In difficult times the most important expenses must be prioritized, with the most important of all being paying the bills associated with maintaining your home. This is followed in importance by buying food, taking care of transportation costs and finally purchasing clothing.

These four basic necessities are referred to by experts as the “four walls” of financial stability and are the most important needs that must be met no matter the financial situation. All other expenses can be dealt with when you’re back on your feet financially. (Related: If you’ve stopped prepping, it could be the biggest mistake of your life.)

The next important step is to contact every company to which you owe money. This would include credit card providers, utility companies, insurers, mortgage companies, etc. Explain that you have suffered a financial setback – a fact which they will likely be aware of in the case of a large-scale economic collapse – and find out how they can help you.

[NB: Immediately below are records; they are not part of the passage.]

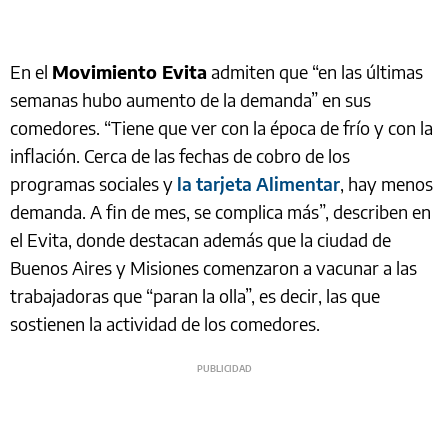
En el
Movimiento Evita
admiten que “en las últimas
semanas hubo aumento de la demanda” en sus
comedores. “Tiene que ver con la época de frío y con la
inflación. Cerca de las fechas de cobro de los
programas sociales y
la tarjeta Alimentar
, hay menos
demanda. A fin de mes, se complica más”, describen en
el Evita, donde destacan además que la ciudad de
Buenos Aires y Misiones comenzaron a vacunar a las
trabajadoras que “paran la olla”, es decir, las que
sostienen la actividad de los comedores.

Some companies will suspend payments for several months until your financial position changes, while others might provide relief in a different way. Irrespective, as soon as a financial disaster hits it is imperative to let these companies know as soon as possible.

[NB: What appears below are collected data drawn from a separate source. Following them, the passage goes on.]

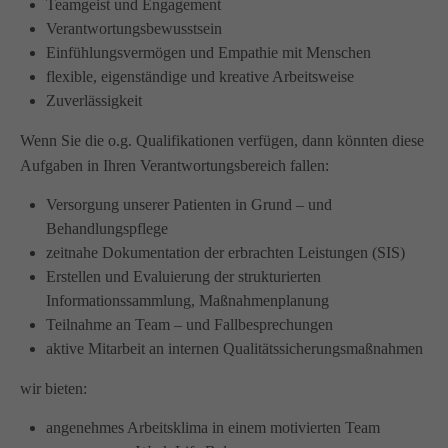
Teamgeist und Engagement
Wir haben uns als ambulanter Pflegedienst auf
Verantwortungsbewusstsein
Wohngemeinschaften für Senioren spezialisiert. Mit der
Einfühlungsvermögen und Empathie mit Menschen
Spezialisierung im Bereich Demenz erleben wir immer wieder
flexible, eigenständige und kreative Arbeitsweise
das wir
GUTES
tun.
Zuverlässigkeit
Wir sagen
DANKE
für Ihr Feedback!
Wenn Sie die o.g. Qualifikationen verfügen, dann könnten diese
Aufgaben in Ihren Verantwortungsbereich fallen:
Versorgung unserer Patienten in Grund – und
Kontakt
Behandlungspflege
zeitnahe Dokumentation der erbrachten Leistungen (SIS)
Amicus Pflege GmbH & Co KG
Erstellen und Evaluierung der strukturierten
Lipper Weg 11a
Informationssammlung, Maßnahmenplanung
45770 Marl
Teilnahme an Team – und Fallbesprechungen
aktive Mitarbeit an internen Qualitätssicherungsmaßnahmen
Sie haben Fragen?
wir bieten:
02365 955 88 88
angenehmes Arbeitsklima in einem motivierten Team
Schreiben Sie uns per Email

Those who have ongoing medical conditions that require doctor visits or medication should call their healthcare providers to determine what discounts or payment plans they might offer. Remember, too, that generic medications are often far cheaper and generally offer similar results.

Money may be lurking in unexpected places, so Foster suggests going on a money hunt by searching places you may have hidden cash long ago, as well as seeing which assets and stocks could be sold or policies cashed in. Some people might also feel comfortable turning to family members for financial help. A word of caution though: Do not, under any circumstances, make more debt to try to cope financially, for example by running up your credit cards.

Other suggestions that may be worth considering include:

  • Cut back on non-essentials and on the use of utilities like water and power to save money;
  • Consider taking the bus or getting a ride to work with a co-worker;
  • File for unemployment benefits if you qualify;
  • Try to turn a hobby or interest into a way to generate some income; and
  • Stretch your budget by reducing the cost of food. This means cooking instead of buying takeout, and focusing on low-cost, high nutrient foods like beans, eggs, fruit, wholegrain rice and pasta, chicken, veggies and potatoes.

Above all, Foster recommends, keep living and enjoying life to the best of your ability. Given time, dedication and hard work the situation is sure to improve for the better.